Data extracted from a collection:

★ ★ ★ ★ ★ ★ ★

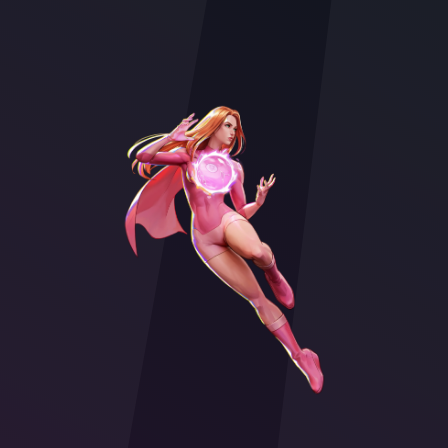
Character illustration of Atom Eve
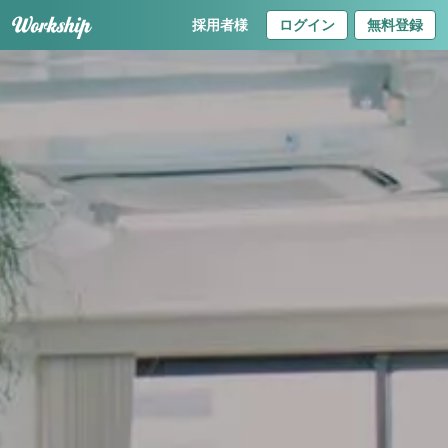
採用者様
ログイン
無料登録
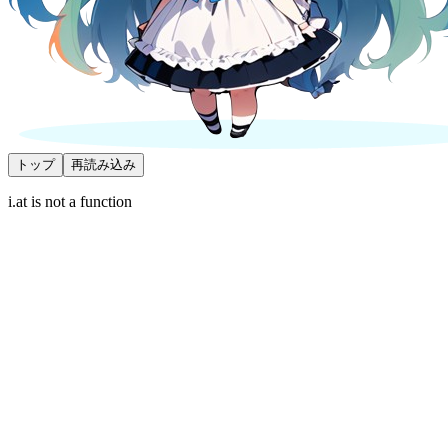
トップ
再読み込み
i.at is not a function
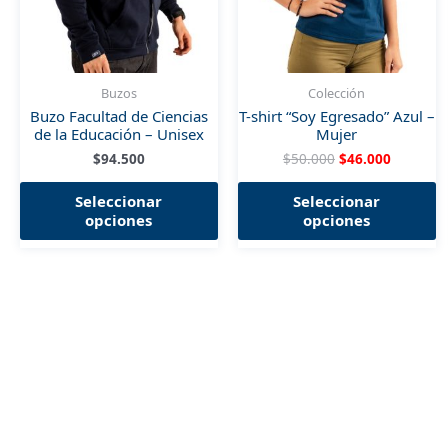
Buzos
Colección
Buzo Facultad de Ciencias
T-shirt “Soy Egresado” Azul –
de la Educación – Unisex
Mujer
El
El
$
94.500
$
50.000
$
46.000
precio
precio
Este
E
original
actual
Seleccionar
Seleccionar
producto
p
era:
es:
opciones
opciones
$50.000.
$46.000.
tiene
t
múltiples
m
variantes.
v
Las
L
opciones
o
se
s
pueden
p
elegir
el
en
e
la
la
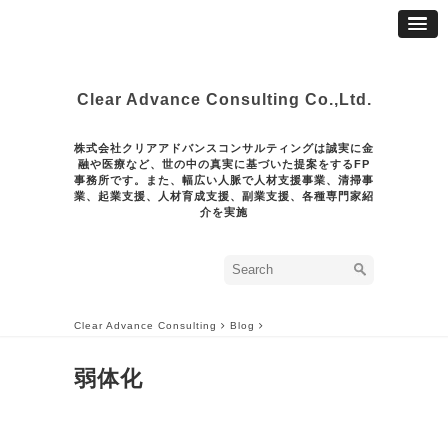
Clear Advance Consulting Co.,Ltd.
株式会社クリアアドバンスコンサルティングは誠実に金
融や医療など、世の中の真実に基づいた提案をするFP
事務所です。また、幅広い人脈で人材支援事業、清掃事
業、起業支援、人材育成支援、副業支援、各種専門家紹
介を実施
Clear Advance Consulting
Blog
弱体化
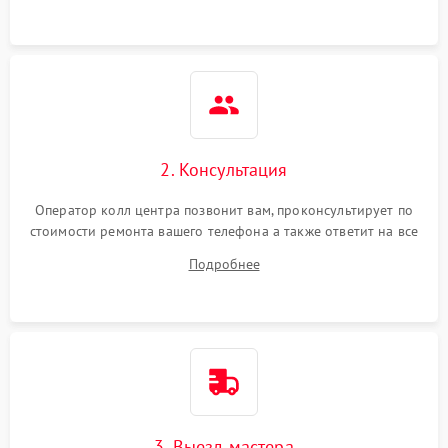
2. Консультация
Оператор колл центра позвонит вам, проконсультирует по
стоимости ремонта вашего телефона а также ответит на все
ваши вопросы.
Подробнее
3. Выезд мастера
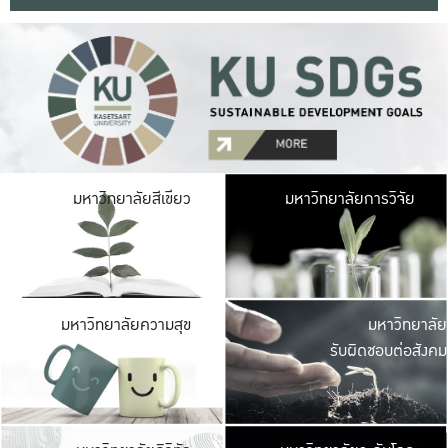
มหาวิ
มหาวิทยาลัยสีเขียว
มหาวิทยาลัยการวิจัย
มีพื้นที่เขียวสดใส 
เป็นป่าในเมือง เกษตร
มหาวิ
มหาวิทยาลัยความสุข
มหาวิทยาลัย
ค
รับผิดชอบต่อสังคม
เปิดประส
และพบเรื่องราวใหม่
มหาวิ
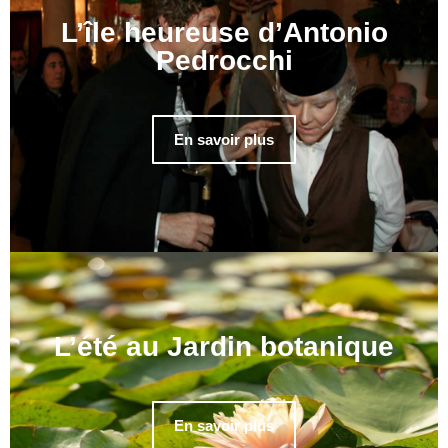
L’île heureuse d’Antonio
Pedrocchi
En savoir plus
L’été au Jardin botanique
En savoir plus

★ ★ ★ ★ ★ ★ ★

- [Activity]:
Leaving the images out, return every record exactly.

- [Exercise solution]:
Character illustration of Atom Eve
採用者様
ログイン
無料登録
トップ
再読み込み
i.at is not a function
Buzos
Colección
Buzo Facultad de Ciencias
T-shirt “Soy Egresado” Azul –
de la Educación – Unisex
Mujer
El
El
$
94.500
$
50.000
$
46.000
precio
precio
Este
E
original
actual
Seleccionar
Seleccionar
producto
p
era:
es:
opciones
opciones
$50.000.
$46.000.
tiene
t
múltiples
m
variantes.
v
Las
L
opciones
o
se
s
pueden
p
elegir
el
en
e
la
la
Clear Advance Consulting Co.,Ltd.
株式会社クリアアドバンスコンサルティングは誠実に金
融や医療など、世の中の真実に基づいた提案をするFP
事務所です。また、幅広い人脈で人材支援事業、清掃事
業、起業支援、人材育成支援、副業支援、各種専門家紹
介を実施
Clear Advance Consulting
Blog
弱体化
2. Консультация
Оператор колл центра позвонит вам, проконсультирует по
стоимости ремонта вашего телефона а также ответит на все
ваши вопросы.
Подробнее
3. Выезд мастера
มหาวิ
มหาวิทยาลัยสีเขียว
มหาวิทยาลัยการวิจัย
มีพื้นที่เขียวสดใส 
เป็นป่าในเมือง เกษตร
มหาวิ
มหาวิทยาลัยความสุข
มหาวิทยาลัย
ค
รับผิดชอบต่อสังคม
เปิดประส
และพบเรื่องราวใหม่
มหาวิ
L’île heureuse d’Antonio
Pedrocchi
En savoir plus
L’été au Jardin botanique
En savoir plus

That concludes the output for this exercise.